[PROBLEM TO SOLVE]
Apart from the pictures, every entry below must be given again exactly.

-----

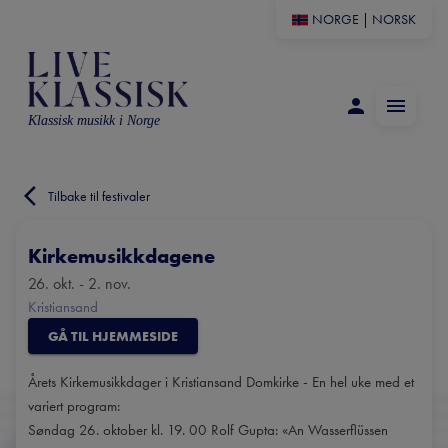
NORGE
|
NORSK
Klassisk musikk i Norge
Tilbake til festivaler
Kirkemusikkdagene
26. okt. - 2. nov.
Kristiansand
GÅ TIL HJEMMESIDE
Årets Kirkemusikkdager i Kristiansand Domkirke - En hel uke med et
variert program:
Søndag 26. oktober kl. 19. 00 Rolf Gupta: «An Wasserflüssen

-----

[RESPONSE TO THE TASK]
NORGE
|
NORSK
Klassisk musikk i Norge
Tilbake til festivaler
Kirkemusikkdagene
26. okt. - 2. nov.
Kristiansand
GÅ TIL HJEMMESIDE
Årets Kirkemusikkdager i Kristiansand Domkirke - En hel uke med et
variert program:
Søndag 26. oktober kl. 19. 00 Rolf Gupta: «An Wasserflüssen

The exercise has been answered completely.